Review: Lightweight Semiformal Time Complexity Analysis for Purely Functional Data Structures
What a mouthful of a title! LWTCAfPFDS is our paper for the week, written by Nils Anders Danielsson. At a high level, the idea is to introduce a graded monad which counts computation steps, whose bind adds those steps together. By constructing our program in this monad, we can use the type-system to track its runtime asymptotics.
Core Definitions
We might as well dive in. Since all of this complexity analysis stuff shouldn’t change anything at runtime, we really only need to stick the analysis in the types, and can erase it all at runtime.
The paper thus presents its main tools in an abstract
block, which is a new Agda feature for me. And wow, does Agda ever feel like it’s Haskell but from the future. An abstract
block lets us give some definitions, which inside the abstract
block can be normalized. But outside the block, they are opaque symbols that are just what they are. This is a delightful contrast to Haskell, where we need to play a game of making a new module, and carefully not exporting things in order to get the same behavior. And even then, in Haskell, we can’t give opaque type
synonyms or anything like that.
Anyway, the main type in the paper is Thunk
, which tracks how many computation steps are necessary to produce an eventual value:
abstract
Thunk : ℕ → Set → Set
Thunk n a = a
Because none of this exists at runtime, we can just ignore the n
argument, and use the abstract
ion barrier to ensure nobody can use this fact in anger. Thunk
is a graded monad, that is, a monad parameterized by a monoid, which uses mempty
for pure
, and mappend
for binding.

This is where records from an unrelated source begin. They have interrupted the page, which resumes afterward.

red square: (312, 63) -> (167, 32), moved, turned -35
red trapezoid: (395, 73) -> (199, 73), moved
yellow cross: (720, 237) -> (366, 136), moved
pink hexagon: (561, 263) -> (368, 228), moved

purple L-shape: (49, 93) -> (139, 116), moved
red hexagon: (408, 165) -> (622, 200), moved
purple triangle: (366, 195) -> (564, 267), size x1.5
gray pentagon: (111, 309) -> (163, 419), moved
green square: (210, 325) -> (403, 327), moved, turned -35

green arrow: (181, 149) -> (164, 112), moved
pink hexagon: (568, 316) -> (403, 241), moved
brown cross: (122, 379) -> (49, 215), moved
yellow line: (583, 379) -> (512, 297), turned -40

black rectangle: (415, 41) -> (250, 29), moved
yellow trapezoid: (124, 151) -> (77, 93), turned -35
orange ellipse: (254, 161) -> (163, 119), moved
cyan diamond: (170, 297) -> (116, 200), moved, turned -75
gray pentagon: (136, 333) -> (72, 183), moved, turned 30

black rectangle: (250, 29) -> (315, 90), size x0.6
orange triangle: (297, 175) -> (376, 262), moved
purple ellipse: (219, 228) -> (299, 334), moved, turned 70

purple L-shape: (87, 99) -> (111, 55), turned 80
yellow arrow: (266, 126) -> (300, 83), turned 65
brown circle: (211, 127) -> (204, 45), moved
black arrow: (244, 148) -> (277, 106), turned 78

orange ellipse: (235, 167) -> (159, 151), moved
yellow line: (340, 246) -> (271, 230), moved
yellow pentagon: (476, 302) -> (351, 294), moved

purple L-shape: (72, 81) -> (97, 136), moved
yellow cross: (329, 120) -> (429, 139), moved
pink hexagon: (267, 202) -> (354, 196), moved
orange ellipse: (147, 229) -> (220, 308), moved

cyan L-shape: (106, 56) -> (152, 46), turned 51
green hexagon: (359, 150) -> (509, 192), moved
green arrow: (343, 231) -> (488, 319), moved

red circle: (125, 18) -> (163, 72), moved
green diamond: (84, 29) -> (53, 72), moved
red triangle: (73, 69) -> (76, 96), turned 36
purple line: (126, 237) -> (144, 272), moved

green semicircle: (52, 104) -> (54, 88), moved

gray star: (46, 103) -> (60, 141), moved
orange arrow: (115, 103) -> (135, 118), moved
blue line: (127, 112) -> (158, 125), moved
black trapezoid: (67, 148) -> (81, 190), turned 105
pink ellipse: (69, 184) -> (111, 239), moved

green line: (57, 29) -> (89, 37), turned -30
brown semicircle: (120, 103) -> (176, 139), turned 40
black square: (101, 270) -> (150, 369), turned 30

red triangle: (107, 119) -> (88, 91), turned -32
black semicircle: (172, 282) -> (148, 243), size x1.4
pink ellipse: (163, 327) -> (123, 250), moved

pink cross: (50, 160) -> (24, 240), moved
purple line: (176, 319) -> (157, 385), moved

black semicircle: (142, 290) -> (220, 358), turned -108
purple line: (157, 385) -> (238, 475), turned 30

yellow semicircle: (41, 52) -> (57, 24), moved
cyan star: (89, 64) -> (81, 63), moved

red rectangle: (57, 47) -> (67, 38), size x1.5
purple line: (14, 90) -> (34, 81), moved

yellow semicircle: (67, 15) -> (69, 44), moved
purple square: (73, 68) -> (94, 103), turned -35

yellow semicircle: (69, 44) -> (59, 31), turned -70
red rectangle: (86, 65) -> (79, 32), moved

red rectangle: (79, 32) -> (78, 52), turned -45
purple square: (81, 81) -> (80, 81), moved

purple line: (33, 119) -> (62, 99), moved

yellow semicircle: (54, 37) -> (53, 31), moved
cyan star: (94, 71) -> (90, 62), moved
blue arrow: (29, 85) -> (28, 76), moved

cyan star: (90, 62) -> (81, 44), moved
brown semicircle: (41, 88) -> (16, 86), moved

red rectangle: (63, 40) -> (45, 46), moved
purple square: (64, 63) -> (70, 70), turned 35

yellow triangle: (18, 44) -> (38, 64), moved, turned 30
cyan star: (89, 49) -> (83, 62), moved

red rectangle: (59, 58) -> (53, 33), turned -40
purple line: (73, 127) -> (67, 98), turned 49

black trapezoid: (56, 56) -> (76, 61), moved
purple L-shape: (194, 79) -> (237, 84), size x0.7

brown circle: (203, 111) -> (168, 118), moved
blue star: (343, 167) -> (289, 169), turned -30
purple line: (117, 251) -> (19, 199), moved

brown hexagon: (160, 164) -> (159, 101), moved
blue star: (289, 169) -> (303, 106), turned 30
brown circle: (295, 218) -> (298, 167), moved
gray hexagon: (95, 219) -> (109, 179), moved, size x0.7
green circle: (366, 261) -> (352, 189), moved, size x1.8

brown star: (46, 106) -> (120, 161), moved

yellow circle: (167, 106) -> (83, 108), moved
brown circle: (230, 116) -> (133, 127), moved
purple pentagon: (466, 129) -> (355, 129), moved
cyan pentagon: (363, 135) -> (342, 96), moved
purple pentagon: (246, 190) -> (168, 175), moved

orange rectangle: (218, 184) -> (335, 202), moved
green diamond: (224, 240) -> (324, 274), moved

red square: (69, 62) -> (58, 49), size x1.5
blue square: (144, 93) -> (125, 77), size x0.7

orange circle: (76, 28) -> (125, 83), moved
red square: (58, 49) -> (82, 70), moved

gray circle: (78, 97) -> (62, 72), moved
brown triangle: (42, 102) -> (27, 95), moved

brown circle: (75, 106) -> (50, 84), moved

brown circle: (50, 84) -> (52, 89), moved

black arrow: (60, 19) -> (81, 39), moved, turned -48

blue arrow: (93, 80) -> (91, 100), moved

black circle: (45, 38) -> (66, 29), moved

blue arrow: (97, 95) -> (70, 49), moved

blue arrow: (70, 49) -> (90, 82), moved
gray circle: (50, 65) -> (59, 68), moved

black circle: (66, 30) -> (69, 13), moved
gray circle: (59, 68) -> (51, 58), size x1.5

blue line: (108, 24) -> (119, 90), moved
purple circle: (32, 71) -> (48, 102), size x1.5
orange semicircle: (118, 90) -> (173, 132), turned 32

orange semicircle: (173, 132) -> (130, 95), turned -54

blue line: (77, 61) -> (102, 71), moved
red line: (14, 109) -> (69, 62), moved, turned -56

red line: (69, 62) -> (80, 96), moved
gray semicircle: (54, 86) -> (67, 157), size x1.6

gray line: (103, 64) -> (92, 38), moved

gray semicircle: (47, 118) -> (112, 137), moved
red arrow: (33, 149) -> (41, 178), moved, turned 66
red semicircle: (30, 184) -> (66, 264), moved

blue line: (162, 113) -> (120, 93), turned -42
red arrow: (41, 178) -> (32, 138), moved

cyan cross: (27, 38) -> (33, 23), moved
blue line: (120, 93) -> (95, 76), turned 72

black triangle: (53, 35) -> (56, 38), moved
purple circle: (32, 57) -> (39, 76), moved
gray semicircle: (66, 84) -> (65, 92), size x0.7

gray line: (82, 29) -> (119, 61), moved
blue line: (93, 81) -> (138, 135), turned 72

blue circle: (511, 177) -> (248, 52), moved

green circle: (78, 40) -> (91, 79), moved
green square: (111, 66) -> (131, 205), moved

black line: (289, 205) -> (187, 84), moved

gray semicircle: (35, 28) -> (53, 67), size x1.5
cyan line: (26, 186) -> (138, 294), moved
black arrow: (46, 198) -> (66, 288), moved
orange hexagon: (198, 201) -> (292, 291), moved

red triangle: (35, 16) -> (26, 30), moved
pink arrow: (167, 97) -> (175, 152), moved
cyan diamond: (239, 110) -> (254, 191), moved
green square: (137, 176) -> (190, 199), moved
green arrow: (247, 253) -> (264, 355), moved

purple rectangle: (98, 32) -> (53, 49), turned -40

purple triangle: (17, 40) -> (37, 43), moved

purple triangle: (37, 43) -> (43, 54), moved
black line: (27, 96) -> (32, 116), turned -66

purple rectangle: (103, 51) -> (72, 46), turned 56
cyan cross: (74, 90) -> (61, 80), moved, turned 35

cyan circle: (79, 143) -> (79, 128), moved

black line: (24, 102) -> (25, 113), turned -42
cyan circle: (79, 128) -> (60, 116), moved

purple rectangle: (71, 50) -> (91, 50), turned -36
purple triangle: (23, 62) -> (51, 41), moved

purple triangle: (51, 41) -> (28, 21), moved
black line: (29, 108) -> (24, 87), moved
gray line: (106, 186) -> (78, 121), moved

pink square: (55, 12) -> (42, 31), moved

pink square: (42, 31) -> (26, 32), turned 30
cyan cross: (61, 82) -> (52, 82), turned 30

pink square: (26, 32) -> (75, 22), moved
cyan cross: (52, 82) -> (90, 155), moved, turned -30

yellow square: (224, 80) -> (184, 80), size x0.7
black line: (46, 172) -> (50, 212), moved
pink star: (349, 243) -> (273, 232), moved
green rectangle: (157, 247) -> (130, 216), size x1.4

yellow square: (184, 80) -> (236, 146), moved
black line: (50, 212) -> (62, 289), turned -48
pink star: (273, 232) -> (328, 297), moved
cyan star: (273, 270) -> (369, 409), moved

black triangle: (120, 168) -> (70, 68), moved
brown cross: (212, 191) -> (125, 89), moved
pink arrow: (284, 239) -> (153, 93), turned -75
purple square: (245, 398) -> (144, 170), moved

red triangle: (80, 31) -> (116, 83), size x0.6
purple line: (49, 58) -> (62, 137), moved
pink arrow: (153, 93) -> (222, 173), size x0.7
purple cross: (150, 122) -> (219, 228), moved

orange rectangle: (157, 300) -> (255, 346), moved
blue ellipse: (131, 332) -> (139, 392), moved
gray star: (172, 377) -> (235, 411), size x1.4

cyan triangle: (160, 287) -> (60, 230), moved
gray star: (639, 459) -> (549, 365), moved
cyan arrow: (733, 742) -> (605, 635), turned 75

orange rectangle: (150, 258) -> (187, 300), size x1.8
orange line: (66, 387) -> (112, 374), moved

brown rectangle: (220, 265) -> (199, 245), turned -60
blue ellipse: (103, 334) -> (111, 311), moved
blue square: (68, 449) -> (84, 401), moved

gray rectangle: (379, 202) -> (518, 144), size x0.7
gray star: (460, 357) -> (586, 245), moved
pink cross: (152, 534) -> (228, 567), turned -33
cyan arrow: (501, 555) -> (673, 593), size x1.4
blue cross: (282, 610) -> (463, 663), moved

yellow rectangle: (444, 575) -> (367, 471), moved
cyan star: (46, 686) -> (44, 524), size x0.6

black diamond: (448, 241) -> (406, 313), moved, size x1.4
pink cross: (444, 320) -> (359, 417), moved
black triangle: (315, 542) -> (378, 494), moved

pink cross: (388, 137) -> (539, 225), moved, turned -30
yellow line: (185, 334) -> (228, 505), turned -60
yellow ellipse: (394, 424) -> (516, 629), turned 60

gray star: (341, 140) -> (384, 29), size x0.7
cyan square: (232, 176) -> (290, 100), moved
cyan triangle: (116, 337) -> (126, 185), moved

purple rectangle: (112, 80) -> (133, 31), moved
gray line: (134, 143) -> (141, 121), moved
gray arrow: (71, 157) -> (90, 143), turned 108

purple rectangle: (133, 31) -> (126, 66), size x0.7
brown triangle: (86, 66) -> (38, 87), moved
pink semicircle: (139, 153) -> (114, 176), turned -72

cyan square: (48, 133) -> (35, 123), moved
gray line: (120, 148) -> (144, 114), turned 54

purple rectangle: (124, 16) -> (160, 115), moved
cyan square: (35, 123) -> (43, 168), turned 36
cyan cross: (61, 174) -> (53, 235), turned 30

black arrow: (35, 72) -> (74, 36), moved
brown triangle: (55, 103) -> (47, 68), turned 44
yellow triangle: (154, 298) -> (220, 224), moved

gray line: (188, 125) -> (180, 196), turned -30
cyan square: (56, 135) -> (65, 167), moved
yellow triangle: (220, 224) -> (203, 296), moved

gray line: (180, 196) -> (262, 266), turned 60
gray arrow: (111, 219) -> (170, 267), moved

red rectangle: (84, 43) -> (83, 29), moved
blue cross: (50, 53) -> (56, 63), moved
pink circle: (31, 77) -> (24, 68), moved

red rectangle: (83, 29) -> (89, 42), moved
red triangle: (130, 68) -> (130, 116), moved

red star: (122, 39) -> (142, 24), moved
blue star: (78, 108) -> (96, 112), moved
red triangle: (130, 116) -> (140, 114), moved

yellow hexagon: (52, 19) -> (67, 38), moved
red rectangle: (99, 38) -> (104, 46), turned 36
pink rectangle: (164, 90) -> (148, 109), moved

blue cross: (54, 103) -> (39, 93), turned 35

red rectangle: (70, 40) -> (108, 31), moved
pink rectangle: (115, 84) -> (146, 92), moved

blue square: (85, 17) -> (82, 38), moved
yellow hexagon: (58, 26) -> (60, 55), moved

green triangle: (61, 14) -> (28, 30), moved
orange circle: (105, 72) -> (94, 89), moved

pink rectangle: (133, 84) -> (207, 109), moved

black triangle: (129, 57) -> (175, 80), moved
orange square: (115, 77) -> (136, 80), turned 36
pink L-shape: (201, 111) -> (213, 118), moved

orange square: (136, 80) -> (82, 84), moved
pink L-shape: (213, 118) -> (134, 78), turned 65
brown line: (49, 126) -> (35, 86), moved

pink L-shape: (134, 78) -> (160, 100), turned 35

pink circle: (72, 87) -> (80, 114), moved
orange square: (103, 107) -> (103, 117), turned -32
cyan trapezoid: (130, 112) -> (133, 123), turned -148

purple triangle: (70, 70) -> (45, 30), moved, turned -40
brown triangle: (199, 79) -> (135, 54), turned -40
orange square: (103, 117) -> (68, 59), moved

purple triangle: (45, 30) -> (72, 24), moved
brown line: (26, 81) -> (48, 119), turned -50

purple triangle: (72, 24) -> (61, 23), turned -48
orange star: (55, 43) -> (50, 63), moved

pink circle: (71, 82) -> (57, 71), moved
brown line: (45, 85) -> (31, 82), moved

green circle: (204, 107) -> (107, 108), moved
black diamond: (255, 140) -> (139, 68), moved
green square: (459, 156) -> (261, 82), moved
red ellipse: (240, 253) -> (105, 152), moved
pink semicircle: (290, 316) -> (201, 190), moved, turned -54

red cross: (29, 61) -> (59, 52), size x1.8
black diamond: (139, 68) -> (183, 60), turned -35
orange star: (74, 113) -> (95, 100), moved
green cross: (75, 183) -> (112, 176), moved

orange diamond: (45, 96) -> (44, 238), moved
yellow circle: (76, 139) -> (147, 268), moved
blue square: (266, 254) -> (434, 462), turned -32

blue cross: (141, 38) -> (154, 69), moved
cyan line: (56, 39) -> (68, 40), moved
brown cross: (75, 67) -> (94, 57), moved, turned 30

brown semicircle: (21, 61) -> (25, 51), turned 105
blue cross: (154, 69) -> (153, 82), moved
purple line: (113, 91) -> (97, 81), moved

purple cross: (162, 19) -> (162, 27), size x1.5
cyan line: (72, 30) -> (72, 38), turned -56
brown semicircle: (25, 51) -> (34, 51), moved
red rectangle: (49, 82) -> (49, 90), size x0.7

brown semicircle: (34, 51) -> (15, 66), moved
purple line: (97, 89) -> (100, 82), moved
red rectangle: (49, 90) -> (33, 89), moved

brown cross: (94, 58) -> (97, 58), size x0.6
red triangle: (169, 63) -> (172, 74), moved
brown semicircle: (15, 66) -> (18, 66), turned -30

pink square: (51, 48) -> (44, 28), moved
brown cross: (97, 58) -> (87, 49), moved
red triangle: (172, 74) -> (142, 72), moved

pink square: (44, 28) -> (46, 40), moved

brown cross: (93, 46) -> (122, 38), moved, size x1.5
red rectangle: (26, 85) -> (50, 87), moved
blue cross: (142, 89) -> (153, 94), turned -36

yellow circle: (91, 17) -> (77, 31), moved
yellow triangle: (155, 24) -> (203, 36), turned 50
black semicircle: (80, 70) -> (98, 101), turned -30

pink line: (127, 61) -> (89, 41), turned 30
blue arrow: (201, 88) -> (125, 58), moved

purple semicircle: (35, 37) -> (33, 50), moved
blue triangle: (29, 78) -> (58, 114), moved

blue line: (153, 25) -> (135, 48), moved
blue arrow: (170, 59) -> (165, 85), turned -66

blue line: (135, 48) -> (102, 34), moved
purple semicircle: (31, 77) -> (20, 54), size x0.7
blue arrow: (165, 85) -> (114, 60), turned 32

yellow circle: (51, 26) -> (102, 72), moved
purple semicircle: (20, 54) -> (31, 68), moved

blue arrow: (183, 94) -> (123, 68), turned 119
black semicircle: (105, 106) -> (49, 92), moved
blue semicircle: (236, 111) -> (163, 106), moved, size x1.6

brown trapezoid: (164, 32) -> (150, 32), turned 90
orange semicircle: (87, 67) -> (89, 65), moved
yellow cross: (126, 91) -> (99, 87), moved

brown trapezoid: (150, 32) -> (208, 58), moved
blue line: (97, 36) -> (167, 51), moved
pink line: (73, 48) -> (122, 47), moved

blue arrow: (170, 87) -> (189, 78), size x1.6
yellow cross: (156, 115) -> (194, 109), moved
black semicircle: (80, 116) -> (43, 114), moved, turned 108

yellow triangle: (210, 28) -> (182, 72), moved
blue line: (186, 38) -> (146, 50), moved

We can show that Thunk
does form a graded monad:
pure : a → Thunk 0 a
pure x = x
infixl 1 _>>=_
_>>=_ : Thunk m a → (a → Thunk n b) → Thunk (m + n) b
x >>= f = f x
infixr 1 _=<<_
_=<<_ : (a → Thunk n b) → Thunk m a → Thunk (m + n) b
f =<< x = f x
We’ll omit the proofs that Thunk
really is a monad, but it’s not hard to see; Thunk
is truly just the identity monad.
Thunk
is also equipped with two further operations; the ability to mark a computation cycle, and the ability to extract the underlying value by throwing away the complexity analysis:
infixr 0 !_
!_ : Thunk n a → Thunk (suc n) a
!_ a = a
force : {a : Set} → Thunk n a → a
force x = x
Here, !_
is given a low, right-spanning precedence, which means it’s relatively painless to annotate with:
_ : Thunk 3 ℕ
_ = ! ! ! pure 0
Conventions
Our definitions are “opt-in,” in the sense that the compiler won’t yell at you if you forget to call !_
somewhere a computational step happens. Thus, we require users to follow the following conventions:
- Every function body must begin with a call to
!_
. force
may not be used in a function body.- None of
pure
,_>>=_
nor!_
may be called partially applied.
The first convention ensures we count everything that should be counted. The second ensures we don’t cheat by discarding complexity information before it’s been counted. And the third ensures we don’t accidentally introduce uncounted computation steps.
The first two are pretty obvious, but the third is a little subtler. Under the hood, partial application gets turned into a lambda, which introduces a computation step to evaluate. But that step won’t be ticked via !_
, so we will have lost the bijection between our programs and their analyses.
Lazy Data Types
The paper shows us how to define a lazy vector. VecL
a c n
is a vector of n
elements of type a
, where the cost of forcing each subsequent tail is c
:
{-# NO_POSITIVITY_CHECK #-}
data VecL (a : Set) (c : ℕ) : ℕ → Set where
[] : VecL a c 0
_∷_ : a → Thunk c (VecL a c n) → VecL a c (suc n)
infixr 5 _∷_
Let’s try to write fmap
for VecL
. We’re going to need a helper function, which delays a computation by artificially inflating its number of steps:
abstract
wait : {n : ℕ} → Thunk m a → Thunk (n + m) a
wait m = m
(the paper follows its own rules and ensures that we call !_
every time we wait
, thus it comes with an extra suc
in the type of wait
. It gets confusing, so we’ll use this version instead.)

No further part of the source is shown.